This illustrates the point of dimishing returns with regards to ever higher amount of total pixels on a screen.
Doesn't mentions compression artifacts, though. Thus - at the same bitrate - higher resolution images might look worse than lower resolution ones. Which is what I think the OP meant to highlight.
Well, HEVC compresses the same quality to about half the size of H.264, so since 4K is about 4x 1080p and the bitrate is a little over 2x their 1080p Super HD streams I'd expect the quality to be a little better.
What I'd really be interested to see is the House of Cards intro at this bitrate - the 1080p Super HD stream had a lot of really off-putting banding in the clouds.
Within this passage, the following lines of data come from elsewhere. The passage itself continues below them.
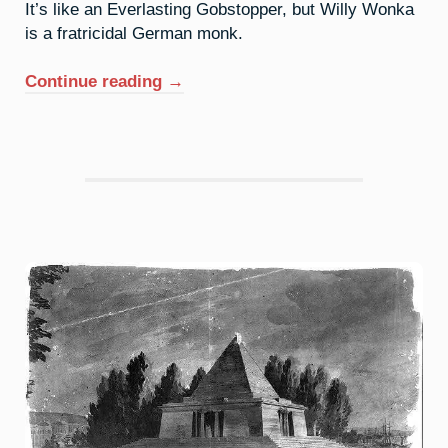
It’s like an Everlasting Gobstopper, but Willy Wonka
is a fratricidal German monk.
“51.
Continue reading
→
Antimony:
Can
You
Return
An
Inheritance?”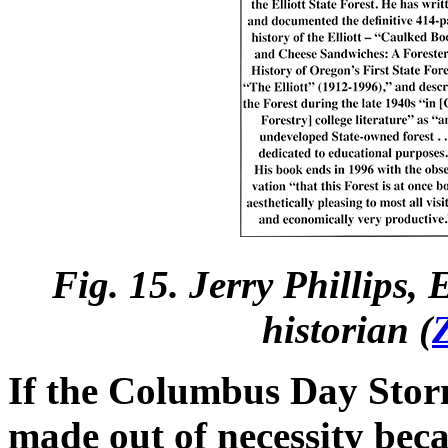
Fig. 15. Jerry Phillips,
historian (
If the Columbus Day Stor
made out of necessity becau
> HEVC compresses the same quality to about half the size of H.264
Eh, it's supposed to, but it's not there yet. The best H.264 encoder (x264) is actually still more efficient than the best H.265 encoders (and MUCH faster).
Development of the H265 encoders is progressing fast though, x265 will likely surpass x264 within the year.
Alternatively, http://isthisretina.com offers a simple way to input whatever value you need. Not that the computation is complex, but it's quite handy.
Doesn't mentions compression artifacts, though. Thus - at the same bitrate - higher resolution images might look worse than lower resolution ones. Which is what I think the OP meant to highlight.